またもや、グーグルブロガーの不調で、ブログのアップが遅くなってしまった。最近、調子が悪いみたい。

 

 新型コロナ禍も変異ウィルスが出現したり、緊急事態宣言が延長されたりで、巣篭もりの日々がつづく。

 

 さて、きたる74日にTOKYO POEKET 2021のゲストに招かれたのだが…残念ながら、二度目の延期とあいなった。

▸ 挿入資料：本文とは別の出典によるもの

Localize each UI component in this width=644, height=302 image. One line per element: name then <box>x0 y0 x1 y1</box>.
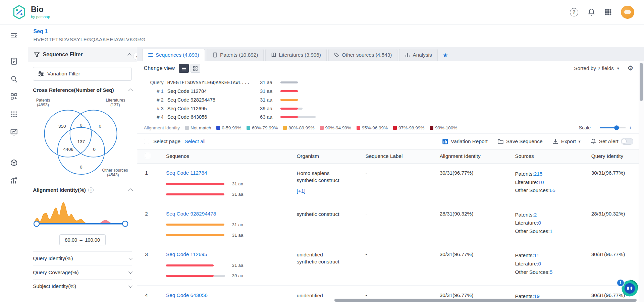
export-button[interactable]: Export ▾ <box>552 138 581 144</box>
range-max-value[interactable]: 100.00 <box>85 237 100 243</box>
report-icon[interactable] <box>10 57 18 65</box>
vertical-scrollbar[interactable] <box>639 61 644 302</box>
seq-code-link[interactable]: Seq Code 112784 <box>166 170 207 176</box>
sequence-search-icon[interactable] <box>10 75 18 83</box>
legend-item: 95%-96.99% <box>357 125 388 130</box>
sorted-by-dropdown[interactable]: Sorted by 2 fields <box>574 65 614 71</box>
literatures-icon <box>271 52 276 58</box>
col-sequence: Sequence <box>163 153 292 159</box>
section-query-coverage[interactable]: Query Coverage(%) <box>33 265 132 279</box>
alignment-legend: Alignment Identity Not match 0-59.99% 60… <box>137 122 644 133</box>
bio-logo-icon <box>11 4 27 20</box>
range-min-value[interactable]: 80.00 <box>65 237 77 243</box>
scale-plus-button[interactable]: + <box>629 125 632 130</box>
patents-count-link[interactable]: 11 <box>534 252 539 258</box>
database-icon[interactable] <box>10 159 18 167</box>
chevron-up-icon[interactable] <box>128 89 132 93</box>
patents-count-link[interactable]: 19 <box>534 293 540 299</box>
filter-panel-header[interactable]: Sequence Filter <box>28 47 137 62</box>
literature-count-link[interactable]: 0 <box>538 261 541 266</box>
seq-code-link[interactable]: Seq Code 643056 <box>166 292 208 298</box>
query-identity-cell: 28/31(90.32%) <box>587 204 644 245</box>
chevron-down-icon <box>128 270 132 274</box>
favorite-star-icon[interactable]: ★ <box>442 52 448 59</box>
col-sequence-label: Sequence Label <box>361 153 435 159</box>
tab-analysis[interactable]: Analysis <box>399 49 437 61</box>
alignment-identity-range[interactable]: 80.00 – 100.00 <box>59 234 106 245</box>
card-view-button[interactable] <box>191 64 200 73</box>
horizontal-scrollbar-thumb[interactable] <box>334 299 636 302</box>
seq-code-link[interactable]: Seq Code 928294478 <box>166 211 216 217</box>
other-sources-count-link[interactable]: 65 <box>550 187 555 193</box>
organism-more-link[interactable]: [+1] <box>297 188 305 194</box>
select-all-link[interactable]: Select all <box>184 138 205 144</box>
legend-item: 99%-100% <box>430 125 457 130</box>
svg-text:Other sources: Other sources <box>102 168 128 173</box>
tab-other-sources[interactable]: Other sources (4,543) <box>328 49 398 61</box>
seq-code-link[interactable]: Seq Code 112695 <box>166 251 207 257</box>
caret-down-icon[interactable]: ▾ <box>617 66 619 71</box>
chevron-up-icon[interactable] <box>128 189 132 193</box>
patents-count-link[interactable]: 2 <box>534 212 537 218</box>
alignment-overview: Query HVEGTFTSDVSSYLEGQAAKEEIAWL... 31 a… <box>137 76 644 122</box>
view-bar: Change view <box>137 61 644 76</box>
alignment-bar <box>280 116 315 118</box>
overview-row: # 1 Seq Code 112784 31 aa <box>144 87 638 96</box>
brand-subtitle: by patsnap <box>31 14 50 19</box>
other-sources-count-link[interactable]: 1 <box>550 228 553 234</box>
legend-item: 90%-94.99% <box>320 125 351 130</box>
literature-count-link[interactable]: 0 <box>538 220 541 226</box>
help-icon[interactable]: ? <box>570 8 578 16</box>
tab-patents[interactable]: Patents (10,892) <box>207 49 264 61</box>
variation-filter-button[interactable]: Variation Filter <box>33 67 132 81</box>
list-view-button[interactable] <box>179 64 189 73</box>
literature-count-link[interactable]: 10 <box>538 179 544 185</box>
app-header: Bio by patsnap ? <box>0 0 644 25</box>
range-slider-handle-min[interactable] <box>34 221 39 226</box>
other-sources-count-link[interactable]: 5 <box>550 269 553 275</box>
alignment-bar <box>166 224 228 226</box>
select-page-checkbox[interactable] <box>144 139 149 144</box>
query-sequence: HVEGTFTSDVSSYLEGQAAKEEIAWLVKGRG <box>33 37 644 43</box>
alignment-identity-section[interactable]: Alignment Identity(%) i <box>33 187 132 193</box>
notifications-bell-icon[interactable] <box>587 8 596 16</box>
info-icon[interactable]: i <box>88 187 94 193</box>
range-dash: – <box>80 237 83 243</box>
patents-count-link[interactable]: 215 <box>534 171 543 177</box>
avatar[interactable] <box>621 6 634 19</box>
table-header: Sequence Organism Sequence Label Alignme… <box>137 149 644 164</box>
scale-slider-thumb[interactable] <box>614 126 619 130</box>
set-alert-button[interactable]: Set Alert <box>590 138 633 145</box>
variation-report-button[interactable]: Variation Report <box>442 138 488 144</box>
svg-text:350: 350 <box>58 124 66 129</box>
tab-literatures[interactable]: Literatures (3,906) <box>265 49 327 61</box>
sequence-list-icon[interactable] <box>10 110 18 118</box>
section-subject-identity[interactable]: Subject Identity(%) <box>33 279 132 293</box>
scale-minus-button[interactable]: − <box>594 125 597 130</box>
monitor-chart-icon[interactable] <box>10 128 18 136</box>
cross-reference-section[interactable]: Cross Reference(Number of Seq) <box>33 87 132 93</box>
row-number: 1 <box>137 164 163 204</box>
chevron-up-icon[interactable] <box>127 53 131 57</box>
alignment-bar <box>280 81 298 83</box>
vertical-scrollbar-thumb[interactable] <box>640 63 643 101</box>
table-row: 3 Seq Code 112695 31 aa 39 aa unidentifi… <box>137 245 644 286</box>
collapse-sidebar-icon[interactable] <box>10 32 18 40</box>
save-sequence-button[interactable]: Save Sequence <box>497 138 542 144</box>
analytics-icon[interactable] <box>10 177 18 184</box>
section-query-identity[interactable]: Query Identity(%) <box>33 251 132 265</box>
apps-grid-icon[interactable] <box>604 8 612 16</box>
select-all-checkbox[interactable] <box>145 153 150 158</box>
svg-text:0: 0 <box>93 147 96 152</box>
structure-search-icon[interactable] <box>10 93 18 100</box>
range-slider-handle-max[interactable] <box>122 221 128 226</box>
settings-gear-icon[interactable]: ⚙ <box>627 64 633 72</box>
scale-slider[interactable] <box>600 127 626 128</box>
tab-sequences[interactable]: Sequences (4,893) <box>142 49 205 61</box>
row-number: 2 <box>137 204 163 245</box>
set-alert-toggle[interactable] <box>621 138 633 145</box>
select-page-label[interactable]: Select page <box>153 138 180 144</box>
svg-text:0: 0 <box>99 124 102 129</box>
svg-text:Literatures: Literatures <box>106 98 125 103</box>
legend-item: 80%-89.99% <box>283 125 314 130</box>
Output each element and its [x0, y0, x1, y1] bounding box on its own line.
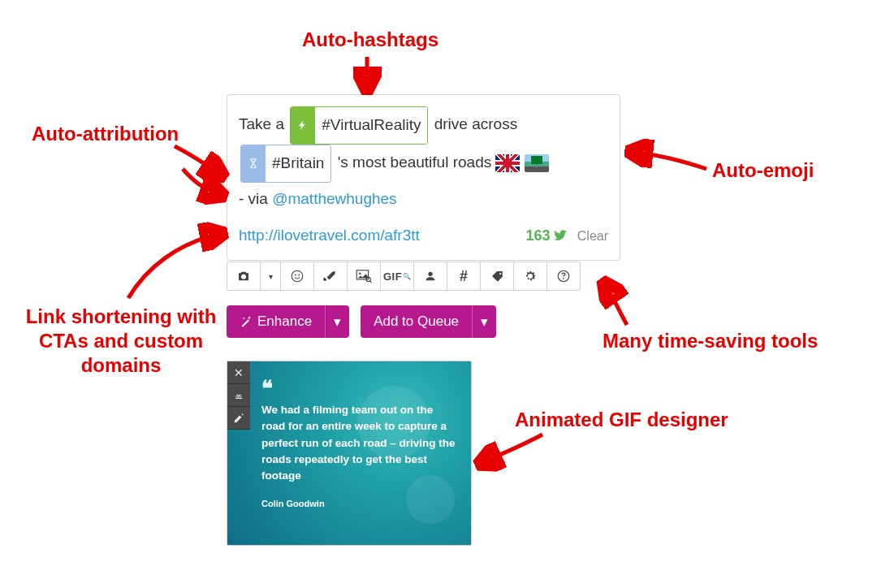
- enhance-button[interactable]: Enhance: [227, 305, 325, 338]
- person-icon[interactable]: [413, 262, 447, 291]
- uk-flag-emoji: [495, 154, 520, 172]
- tag-icon[interactable]: [480, 262, 514, 291]
- help-icon[interactable]: [547, 262, 581, 291]
- annotation-auto-emoji: Auto-emoji: [712, 158, 814, 183]
- wand-icon: [240, 315, 253, 328]
- add-to-queue-button[interactable]: Add to Queue: [361, 305, 472, 338]
- annotation-link-shortening: Link shortening with CTAs and custom dom…: [25, 305, 217, 378]
- svg-point-0: [292, 270, 303, 282]
- shortened-url[interactable]: http://ilovetravel.com/afr3tt: [239, 219, 420, 253]
- camera-dropdown-icon[interactable]: ▾: [260, 262, 281, 291]
- compose-text: drive across: [434, 115, 517, 132]
- compose-box[interactable]: Take a #VirtualReality drive across #Bri…: [227, 94, 620, 261]
- annotation-auto-hashtags: Auto-hashtags: [302, 28, 438, 52]
- queue-label: Add to Queue: [374, 313, 459, 330]
- camera-icon[interactable]: [227, 262, 261, 291]
- annotation-gif-designer: Animated GIF designer: [515, 408, 728, 432]
- clear-button[interactable]: Clear: [577, 229, 608, 243]
- emoji-icon[interactable]: [280, 262, 314, 291]
- hourglass-icon: [241, 145, 266, 182]
- svg-point-2: [298, 275, 300, 276]
- svg-point-4: [359, 273, 361, 275]
- bolt-icon: [291, 107, 315, 144]
- edit-icon[interactable]: [227, 407, 250, 430]
- hashtag-tag-britain[interactable]: #Britain: [240, 145, 331, 183]
- gif-side-buttons: ✕: [227, 361, 250, 430]
- compose-text: Take a: [239, 115, 288, 132]
- hashtag-label: #VirtualReality: [315, 107, 427, 144]
- annotation-auto-attribution: Auto-attribution: [32, 122, 179, 146]
- gif-quote-author: Colin Goodwin: [261, 499, 456, 508]
- enhance-dropdown[interactable]: ▾: [325, 305, 349, 338]
- download-icon[interactable]: [227, 384, 250, 407]
- brush-icon[interactable]: [313, 262, 348, 291]
- compose-text: 's most beautiful roads: [338, 153, 496, 171]
- enhance-label: Enhance: [257, 313, 312, 330]
- char-counter: 163: [525, 220, 568, 252]
- motorway-emoji: [525, 154, 549, 172]
- compose-toolbar: ▾ GIF🔍 #: [227, 262, 581, 291]
- image-search-icon[interactable]: [347, 262, 381, 291]
- enhance-button-group: Enhance ▾: [227, 305, 349, 338]
- gif-quote-text: We had a filming team out on the road fo…: [261, 402, 456, 484]
- action-buttons: Enhance ▾ Add to Queue ▾: [227, 305, 496, 338]
- char-count-value: 163: [525, 220, 550, 252]
- gear-icon[interactable]: [513, 262, 547, 291]
- hashtag-icon[interactable]: #: [447, 262, 481, 291]
- twitter-icon: [553, 228, 568, 243]
- annotation-many-tools: Many time-saving tools: [603, 329, 818, 353]
- queue-dropdown[interactable]: ▾: [472, 305, 496, 338]
- gif-quote: ❝ We had a filming team out on the road …: [261, 384, 456, 508]
- queue-button-group: Add to Queue ▾: [361, 305, 496, 338]
- gif-preview-card[interactable]: ✕ ❝ We had a filming team out on the roa…: [227, 361, 472, 546]
- hashtag-tag-virtualreality[interactable]: #VirtualReality: [290, 106, 428, 145]
- close-icon[interactable]: ✕: [227, 361, 250, 384]
- gif-icon[interactable]: GIF🔍: [380, 262, 414, 291]
- svg-point-1: [295, 275, 296, 276]
- quote-mark-icon: ❝: [261, 376, 273, 400]
- hashtag-label: #Britain: [266, 145, 330, 182]
- mention-link[interactable]: @matthewhughes: [272, 190, 396, 207]
- via-prefix: - via: [239, 190, 272, 207]
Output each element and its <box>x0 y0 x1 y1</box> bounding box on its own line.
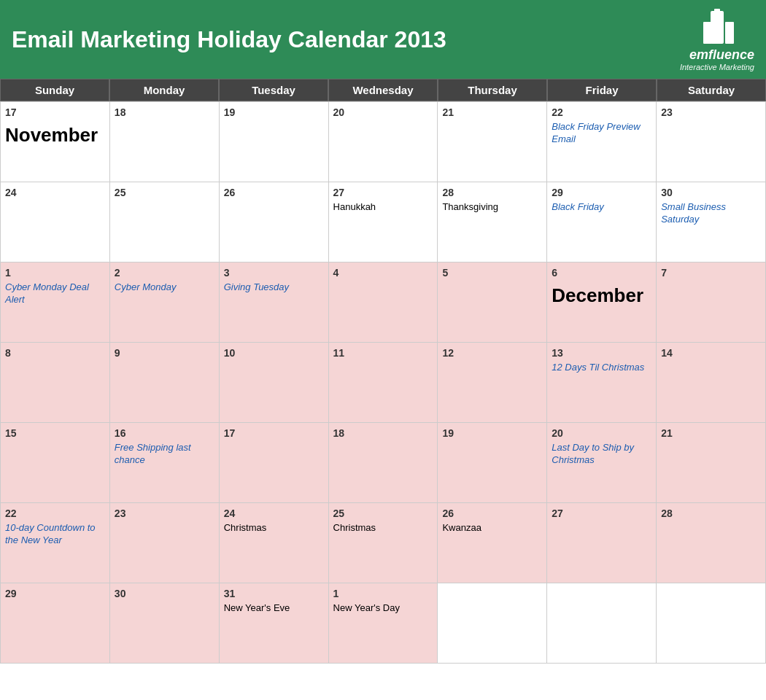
cell-date-number: 14 <box>661 347 761 359</box>
cell-date-number: 16 <box>115 427 214 439</box>
calendar-cell: 28Thanksgiving <box>438 182 547 262</box>
cell-event-label: Black Friday <box>552 201 651 214</box>
calendar-cell: 26Kwanzaa <box>438 503 547 583</box>
svg-rect-2 <box>703 22 712 44</box>
calendar-cell: 2Cyber Monday <box>110 262 220 343</box>
calendar-cell: 4 <box>329 262 438 343</box>
cell-date-number: 5 <box>442 267 542 279</box>
cell-date-number: 12 <box>442 347 542 359</box>
cell-date-number: 17 <box>224 427 324 439</box>
cell-date-number: 10 <box>224 347 324 359</box>
calendar-cell: 18 <box>110 102 220 182</box>
cell-date-number: 28 <box>442 187 542 198</box>
cell-date-number: 19 <box>224 106 324 118</box>
cell-event-label: New Year's Day <box>333 602 433 615</box>
cell-event-label: Small Business Saturday <box>661 201 761 226</box>
cell-date-number: 31 <box>224 588 324 599</box>
cell-date-number: 30 <box>115 588 214 599</box>
cell-date-number: 9 <box>115 347 214 359</box>
svg-rect-1 <box>714 9 720 15</box>
calendar-cell: 3Giving Tuesday <box>220 262 329 343</box>
cell-date-number: 24 <box>224 508 324 519</box>
calendar-cell: 18 <box>329 423 438 503</box>
svg-rect-0 <box>711 11 724 44</box>
header: Email Marketing Holiday Calendar 2013 em… <box>0 0 766 79</box>
calendar-cell <box>547 583 657 664</box>
cell-event-label: Last Day to Ship by Christmas <box>552 442 651 467</box>
calendar-cell: 20 <box>329 102 438 182</box>
calendar-cell <box>438 583 547 664</box>
cell-date-number: 27 <box>333 187 433 198</box>
calendar-cell: 2210-day Countdown to the New Year <box>1 503 110 583</box>
cell-event-label: 12 Days Til Christmas <box>552 362 651 374</box>
cell-date-number: 7 <box>661 267 761 279</box>
cell-date-number: 17 <box>5 106 105 118</box>
day-header-friday: Friday <box>547 79 657 101</box>
cell-date-number: 22 <box>552 106 651 118</box>
calendar-cell <box>657 583 766 664</box>
calendar-grid: 17November1819202122Black Friday Preview… <box>0 101 766 664</box>
cell-date-number: 22 <box>5 508 105 519</box>
calendar-cell: 5 <box>438 262 547 343</box>
cell-event-label: Hanukkah <box>333 201 433 214</box>
cell-date-number: 30 <box>661 187 761 198</box>
cell-date-number: 1 <box>5 267 105 279</box>
calendar-cell: 7 <box>657 262 766 343</box>
day-header-saturday: Saturday <box>657 79 766 101</box>
calendar-cell: 30Small Business Saturday <box>657 182 766 262</box>
cell-date-number: 1 <box>333 588 433 599</box>
calendar-cell: 28 <box>657 503 766 583</box>
calendar-cell: 9 <box>110 343 220 423</box>
cell-date-number: 8 <box>5 347 105 359</box>
calendar-cell: 27 <box>547 503 657 583</box>
logo-area: emfluence Interactive Marketing <box>680 7 754 71</box>
calendar-cell: 19 <box>438 423 547 503</box>
calendar-cell: 25 <box>110 182 220 262</box>
logo-brand: emfluence <box>680 47 754 63</box>
cell-date-number: 18 <box>333 427 433 439</box>
month-label: November <box>5 124 105 147</box>
cell-event-label: Cyber Monday Deal Alert <box>5 281 105 306</box>
day-header-wednesday: Wednesday <box>328 79 438 101</box>
calendar-cell: 14 <box>657 343 766 423</box>
cell-date-number: 27 <box>552 508 651 519</box>
calendar-cell: 26 <box>220 182 329 262</box>
day-header-monday: Monday <box>109 79 219 101</box>
cell-event-label: Black Friday Preview Email <box>552 121 651 146</box>
cell-event-label: Christmas <box>333 522 433 534</box>
cell-date-number: 3 <box>224 267 324 279</box>
cell-event-label: Free Shipping last chance <box>115 442 214 467</box>
calendar-cell: 30 <box>110 583 220 664</box>
day-header-sunday: Sunday <box>0 79 109 101</box>
cell-date-number: 6 <box>552 267 651 279</box>
cell-date-number: 26 <box>224 187 324 198</box>
calendar-cell: 8 <box>1 343 110 423</box>
calendar-cell: 1New Year's Day <box>329 583 438 664</box>
cell-date-number: 11 <box>333 347 433 359</box>
calendar-cell: 21 <box>438 102 547 182</box>
cell-event-label: Kwanzaa <box>442 522 542 534</box>
calendar-cell: 24Christmas <box>220 503 329 583</box>
cell-date-number: 21 <box>661 427 761 439</box>
logo-subtext: Interactive Marketing <box>680 63 754 71</box>
month-label: December <box>552 284 651 307</box>
day-header-thursday: Thursday <box>438 79 547 101</box>
cell-event-label: Giving Tuesday <box>224 281 324 294</box>
cell-date-number: 19 <box>442 427 542 439</box>
logo-icon <box>689 7 754 47</box>
calendar-cell: 24 <box>1 182 110 262</box>
calendar-cell: 27Hanukkah <box>329 182 438 262</box>
cell-date-number: 18 <box>115 106 214 118</box>
calendar-cell: 1Cyber Monday Deal Alert <box>1 262 110 343</box>
cell-date-number: 28 <box>661 508 761 519</box>
cell-event-label: 10-day Countdown to the New Year <box>5 522 105 547</box>
calendar-cell: 29 <box>1 583 110 664</box>
calendar-cell: 29Black Friday <box>547 182 657 262</box>
calendar-cell: 1312 Days Til Christmas <box>547 343 657 423</box>
calendar-cell: 6December <box>547 262 657 343</box>
calendar-cell: 23 <box>110 503 220 583</box>
calendar-cell: 17 <box>220 423 329 503</box>
calendar-cell: 25Christmas <box>329 503 438 583</box>
cell-date-number: 23 <box>661 106 761 118</box>
cell-date-number: 20 <box>333 106 433 118</box>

変動のおおいコロナ禍の状況にもかかわらず、たゆまず準備をされてきた運営実行委員会のみなさま、そしてポエケットを愉しみにされていた出展者の方々に、お見舞いを申し上げたい。

 三度目の正直、来年こそは、笑顔でみなさまとお会いできますように。

 

 

 さて、そんな混乱のさなか。やっと愛用の満寿屋謹製原稿用紙がとどく。

 

 原稿用紙が切れていたので、二ヶ月ほど、万年筆やボールペンでノートに書くを余儀なくされていた。時世柄、原稿用紙も種類や販売店がすくなくなり、さらに、コロナが追い討ちをかけている。まあ、同世代の詩人をみわたしても、原稿用紙に手書きはぼくくらいなものだ。

 ぼくもいまは、手書き原稿をアシスタントさんにタイプ清書してもらい、詩も散文もデータ入稿するほかない。

 

 それでも、原稿用紙に手書き派は、確実に一定数は生存しているようで、満寿屋さんも健在だ。

 

 以前、小説家の朝吹真理子氏とお話ししたとき、執筆過程の半分は原稿用紙に万年筆で書いているとお聞きして、うれしかった。

 

 きょうはノートに書き留めた長篇詩を原稿用紙に清書。

かつて原稿用紙入稿が一般的だった時代。執筆者用箋の原稿の余白には、混入を避けるため、名入れや璽印が捺してあった。

 あのころの佳き習慣に倣い、ぼくはいまも、書家北村宗介さんから贈られた璽印を余白に捺している。

2021年5月1日土曜日

ゴールデンウィークはお家で

 




 そもそも、フリーランサーなので、毎年の黄金週間は自宅ですごす、というか、たまった原稿を書いていることがおおいのである。遊びにゆくのは、人波のひいた連休後に。

 

 きょうは、春の酒器たちを共箱に仕舞い、夏の酒器をだした。

 酒を注ぐ片口として見立てたのは、江戸時代初期の瀬戸麦藁手夏茶碗、盃は手前右が古山子こと小山冨士夫作の斑唐津盃、奥左が桃山時代の初源伊万里盃、です。ここ近年は、近現代の陶芸作品と古器をあわせるのが、なんとなくマイブーム。

 

 せっかく、休日だし、酒器もだしたし、新緑を眺めつつ昼酒を。いただいた唐墨をおつまみに。

 

 酒は白州町にある山梨銘醸株式会社の「七賢 絹の味」。

 

 七賢といえば、いま、準備中の国際ポエトリーサイトでもご一緒しているデザインカンパニー「stoopa」さんと、春に七賢の英語サイトをつくったのだった。

ぼくが詩的テクストを書き、翻訳家の渡辺葉さんが素晴らしい英訳をしてくださった。

 よろしければ、ご覧ください。

 

 https://sake-shichiken.com

 

 そして、みなさま、こんな状況下ではありますが、コロナに気をつけて、よきゴールデンウィークを。願わくば、酒は七賢をご用命ください。